368.Largest Divisible Subset
Tags: [dp], [math], [path], [trace], [parent], [parent_trace], [sort]
Link: https://leetcode.com/problems/largest-divisible-subset/#/description
Given a set of distinct positive integers, find the largest subset such that every pair (Si, Sj) of elements in this subset satisfies: Si% Sj= 0 or Sj% Si= 0.
If there are multiple solutions, return any subset is fine.
Example 1:
nums: [1,2,3]
Result: [1,2] (of course, [1,3] will also be ok)
Example 2:
nums: [1,2,4,8]
Result: [1,2,4,8]
Solution: DP, Math, Parent Trace
class Solution(object):
def largestDivisibleSubset(self, nums):
"""
:type nums: List[int]
:rtype: List[int]
"""
if not nums:
return []
nums.sort()
size = len(nums)
# DP formula:
# f[i] = max(f[j] + 1), 0<= j < i and ([i] >= [j] and [i] % [j] == 0)
f = [0 for _ in xrange(size)]
f[0] = 1
previous_elem_indices = [None for _ in xrange(size)]
for i in xrange(1, size):
for j in xrange(i):
if nums[i] % nums[j] == 0 and (f[i] < f[j] + 1):
f[i] = f[j] + 1
previous_elem_indices[i] = j
largest_subset_end_index = None
max_len = 0
for i in xrange(len(f)):
if f[i] > max_len:
max_len = f[i]
largest_subset_end_index = i
result = [nums[largest_subset_end_index]]
previous_elem_index = previous_elem_indices[largest_subset_end_index]
while previous_elem_index is not None:
result.append(nums[previous_elem_index])
previous_elem_index = previous_elem_indices[previous_elem_index]
result.reverse()
return result
Revelation:
- We have to sort the nums, because for example, nums = [488, 122, 366], 488 % 122 == 0, and 366 % 122 == 0, but 488 % 366 != 0 and 366 % 488 != 0.
- Knowledge: if a < b < c, if b % a == 0 and c % b == 0, we can get c % a == 0. This is the reason why we have to sort the given nums.

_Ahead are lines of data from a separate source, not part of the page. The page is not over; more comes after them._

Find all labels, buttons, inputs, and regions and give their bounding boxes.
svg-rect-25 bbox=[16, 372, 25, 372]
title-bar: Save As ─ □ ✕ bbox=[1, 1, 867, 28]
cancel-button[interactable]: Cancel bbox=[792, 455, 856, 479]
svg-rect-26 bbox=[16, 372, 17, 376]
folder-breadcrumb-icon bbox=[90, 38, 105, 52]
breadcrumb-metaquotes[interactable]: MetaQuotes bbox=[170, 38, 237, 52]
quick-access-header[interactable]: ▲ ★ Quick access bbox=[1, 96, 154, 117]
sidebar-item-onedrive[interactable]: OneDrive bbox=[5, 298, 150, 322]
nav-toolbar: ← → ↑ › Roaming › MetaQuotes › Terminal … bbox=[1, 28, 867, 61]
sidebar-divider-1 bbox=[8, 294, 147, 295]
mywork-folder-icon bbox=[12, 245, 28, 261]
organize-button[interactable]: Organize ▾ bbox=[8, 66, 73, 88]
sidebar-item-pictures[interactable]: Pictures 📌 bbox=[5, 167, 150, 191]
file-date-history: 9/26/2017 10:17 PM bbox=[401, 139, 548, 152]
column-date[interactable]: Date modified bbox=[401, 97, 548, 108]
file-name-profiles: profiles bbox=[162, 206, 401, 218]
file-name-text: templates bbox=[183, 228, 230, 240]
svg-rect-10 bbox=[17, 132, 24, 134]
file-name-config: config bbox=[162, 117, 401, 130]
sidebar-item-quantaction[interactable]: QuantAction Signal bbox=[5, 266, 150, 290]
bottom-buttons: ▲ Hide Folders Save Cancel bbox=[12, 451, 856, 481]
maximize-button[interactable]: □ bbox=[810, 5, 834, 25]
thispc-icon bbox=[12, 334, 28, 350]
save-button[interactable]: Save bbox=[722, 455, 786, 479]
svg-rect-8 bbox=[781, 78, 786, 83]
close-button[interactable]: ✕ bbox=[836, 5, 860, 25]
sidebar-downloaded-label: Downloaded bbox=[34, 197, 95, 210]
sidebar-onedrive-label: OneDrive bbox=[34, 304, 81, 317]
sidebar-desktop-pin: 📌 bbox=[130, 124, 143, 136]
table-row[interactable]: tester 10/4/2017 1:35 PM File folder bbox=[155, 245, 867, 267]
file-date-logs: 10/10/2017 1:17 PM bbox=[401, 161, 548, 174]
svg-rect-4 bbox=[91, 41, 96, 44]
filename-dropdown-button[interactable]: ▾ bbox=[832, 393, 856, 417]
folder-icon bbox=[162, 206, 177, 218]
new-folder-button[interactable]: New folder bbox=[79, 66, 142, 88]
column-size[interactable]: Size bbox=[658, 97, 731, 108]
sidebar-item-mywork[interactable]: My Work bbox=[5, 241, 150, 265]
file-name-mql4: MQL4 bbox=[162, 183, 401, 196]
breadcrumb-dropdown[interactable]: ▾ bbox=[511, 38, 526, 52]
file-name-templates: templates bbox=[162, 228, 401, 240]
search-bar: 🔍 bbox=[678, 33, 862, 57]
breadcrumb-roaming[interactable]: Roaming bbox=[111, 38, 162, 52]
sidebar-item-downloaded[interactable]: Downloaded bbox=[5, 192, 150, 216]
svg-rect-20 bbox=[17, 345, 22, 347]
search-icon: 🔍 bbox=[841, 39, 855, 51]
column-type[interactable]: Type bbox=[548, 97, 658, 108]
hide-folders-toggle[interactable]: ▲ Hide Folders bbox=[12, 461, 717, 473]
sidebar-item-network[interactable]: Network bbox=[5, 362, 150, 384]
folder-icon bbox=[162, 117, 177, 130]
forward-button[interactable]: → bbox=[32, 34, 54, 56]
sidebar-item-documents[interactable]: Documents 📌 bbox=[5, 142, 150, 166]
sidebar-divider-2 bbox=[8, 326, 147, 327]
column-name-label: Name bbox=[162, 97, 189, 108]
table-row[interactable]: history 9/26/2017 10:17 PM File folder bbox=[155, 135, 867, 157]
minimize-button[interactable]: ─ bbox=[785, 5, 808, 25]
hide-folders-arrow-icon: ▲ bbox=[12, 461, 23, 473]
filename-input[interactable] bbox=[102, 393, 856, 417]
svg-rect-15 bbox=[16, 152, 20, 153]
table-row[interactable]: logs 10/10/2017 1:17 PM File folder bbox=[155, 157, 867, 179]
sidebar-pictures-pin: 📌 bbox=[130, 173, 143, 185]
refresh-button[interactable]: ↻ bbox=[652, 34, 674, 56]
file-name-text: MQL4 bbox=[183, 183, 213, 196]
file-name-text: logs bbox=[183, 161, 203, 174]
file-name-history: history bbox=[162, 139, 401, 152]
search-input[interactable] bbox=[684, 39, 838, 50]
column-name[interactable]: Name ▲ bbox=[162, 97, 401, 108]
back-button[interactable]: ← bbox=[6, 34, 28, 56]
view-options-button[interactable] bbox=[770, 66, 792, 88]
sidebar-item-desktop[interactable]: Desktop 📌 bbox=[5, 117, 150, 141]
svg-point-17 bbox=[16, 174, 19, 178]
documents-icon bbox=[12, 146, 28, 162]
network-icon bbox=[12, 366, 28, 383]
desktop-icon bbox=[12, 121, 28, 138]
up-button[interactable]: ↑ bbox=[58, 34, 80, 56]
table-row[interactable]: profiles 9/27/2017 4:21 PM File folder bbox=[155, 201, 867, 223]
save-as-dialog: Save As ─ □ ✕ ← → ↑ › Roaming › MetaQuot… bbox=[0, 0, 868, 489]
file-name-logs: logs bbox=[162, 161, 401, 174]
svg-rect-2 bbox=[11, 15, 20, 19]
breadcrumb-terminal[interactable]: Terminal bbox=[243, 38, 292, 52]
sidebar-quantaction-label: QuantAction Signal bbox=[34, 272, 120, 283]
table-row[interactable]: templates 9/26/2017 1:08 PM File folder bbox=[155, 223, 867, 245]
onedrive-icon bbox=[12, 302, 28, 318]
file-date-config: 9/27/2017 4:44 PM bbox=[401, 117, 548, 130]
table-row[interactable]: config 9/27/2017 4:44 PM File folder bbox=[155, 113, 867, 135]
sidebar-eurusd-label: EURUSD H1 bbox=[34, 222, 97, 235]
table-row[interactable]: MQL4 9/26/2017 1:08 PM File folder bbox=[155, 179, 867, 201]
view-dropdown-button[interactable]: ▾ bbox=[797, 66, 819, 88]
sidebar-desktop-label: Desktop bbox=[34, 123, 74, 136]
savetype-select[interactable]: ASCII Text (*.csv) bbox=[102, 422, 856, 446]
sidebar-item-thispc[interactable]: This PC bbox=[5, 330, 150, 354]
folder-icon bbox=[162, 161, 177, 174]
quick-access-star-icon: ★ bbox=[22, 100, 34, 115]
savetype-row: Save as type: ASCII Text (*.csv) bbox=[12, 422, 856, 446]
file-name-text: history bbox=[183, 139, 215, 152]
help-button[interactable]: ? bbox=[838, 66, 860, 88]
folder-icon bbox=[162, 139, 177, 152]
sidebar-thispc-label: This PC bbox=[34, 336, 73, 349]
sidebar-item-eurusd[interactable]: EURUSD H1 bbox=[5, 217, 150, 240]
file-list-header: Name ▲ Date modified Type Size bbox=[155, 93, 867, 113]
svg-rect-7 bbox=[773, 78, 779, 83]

- Using 'previous_elem_indices' to record the index of the element before the current element, which both elements belongs to the same subset. Then once we find the index of end element of the largest subset, we can use previous_elem_indices to back trace to find the entire sequence.
Note:
- Time complexity = O(n^2), n is the number of given numbers.
- Space complexity = O(n), n is the number of given numbers.
Time Limited Exceeded
class Solution(object):
def __init__(self):
self.largest_set = []
def largestDivisibleSubset(self, nums):
"""
:type nums: List[int]
:rtype: List[int]
"""
if not nums:
return []
nums.sort()
buff = []
self.largest_divisible_subset_helper(nums, 0, buff)
return self.largest_set
def largest_divisible_subset_helper(self, nums, index, buff):
# base case
if index >= len(nums):
if len(self.largest_set) < len(buff):
self.largest_set = list(buff)
return
for i in xrange(index, len(nums)):
if not buff or buff[-1] % nums[i] == 0 or nums[i] % buff[-1] == 0:
buff.append(nums[i])
self.largest_divisible_subset_helper(nums, i + 1, buff)
buff.pop()
self.largest_divisible_subset_helper(nums, i + 1, buff)
Revelation:
- Brute force to try all possible ways to build the subset, and find the largest one.
Note:
- Here we still need to sort the nums, the reason has been explained above.
- Time complexity = O(2^n), n is the number of given numbers.
- Space complexity = O(n), the depth of recursion is O(n), and the max size of the buff = O(n).